CSX Corporation (CSX) reported first-quarter 2013 earnings of 45 cents per share, ahead of the Zacks Consensus Estimate of 40 cents as well as the year-ago quarter figure of 43 cents.
The company’s first-quarter revenues of $2,958 million remained relatively flat year over year. The result also surpassed the Zacks Consensus Estimate of $2,939 million based on higher contributions from Chemical, Automotive and Forest Products segments.
First-quarter operating income increased 2% at $875 million, while operating expense was $2,083 million, down 1%. Operating ratio (defined as operating expenses as a percentage of revenue) declined 70 basis points year over year to 70.4%.
Performance Across Business Lines
Merchandise revenues increased 2% year over year to $1,717 million in the reported quarter, driven by 3% growth in revenue per unit (:RPU). However, volumes for the segment registered 1% year-over-year decline given significant drop in Agricultural Products (down 12%), Metals (down 8%), and Waste and Equipment (down 7%).
Coal revenues were down 13% year over year to $726 million on 10% volume declines. RPU also moved down 3% on a year-over-year basis. The poor performance by Coal was due to lower domestic coal shipments given lower electrical generation, higher utility stockpiles and low natural gas prices. Export coal also suffered a significant setback due to less shipments of U.S. thermal coal to European region.
Intermodal revenues rose 4% year over year to $404 million, driven by highway-to-rail conversions in the domestic market, increase in service lanes and increase in existing customers. On a year-over-year basis, volumes and RPU increased 3% and 1%, respectively.
Other revenues were $111 million, up 60% year over year.
The company exited the first quarter with cash and cash equivalents of $1,072 million compared with $1,371 million in the year-ago period. Long-term debt decreased to $8,846 million from $9,052 million in the year-ago period.
Management approved a new $1.0 billion share buyback program that is expected to start immediately and be complete in the next 24 months. The company also hiked its quarterly dividend by 7% to 15 cents.

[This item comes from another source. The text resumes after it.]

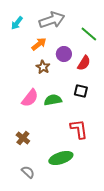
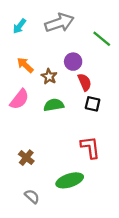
orange arrow: (39, 44) -> (25, 65), moved, turned -98
red semicircle: (84, 63) -> (85, 82), moved, turned -56
pink semicircle: (30, 98) -> (19, 99), moved
green semicircle: (53, 100) -> (54, 105), moved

Although annual earnings per share growth in 2013 will likely be flat to down compared with prior-year levels, the growth rate is expected to be in the 10%–15% range through 2015.
Amid the current economic environment and volatile coal market scenario, CSX aims to bring down its operating ratio in the high 60s range by 2015 and subsequently move down to mid-60s in the long term.
We believe that favorable rail industry pricing and operational improvement will aid CSX’s top-line growth and drive earnings going forward. The company has adopted several steps including improvement in car cycle times and reduction in overtime and other associated labor costs. These measures enable the company to lower rent expense, materials usage and labor cost per employee while delivering a superior service offerings to customers. In addition, the company aims at resource planning and execution to curb overtime expenses in transportation, mechanical and engineering departments. CSX Corp currently retains a Zacks Rank #3 (Hold).
Other Railroad Stocks
Among other stocks in the railroads industry, Kansas City Southern (KSU) is expected to release its earnings results on Apr 19, while Norfolk Southern Corp. (NSC) will do the same on Apr 23.
Other stocks worth considering within the sector is Canadian Pacific Railway Limited (CP) that holds a Zacks Rank #2 (Buy).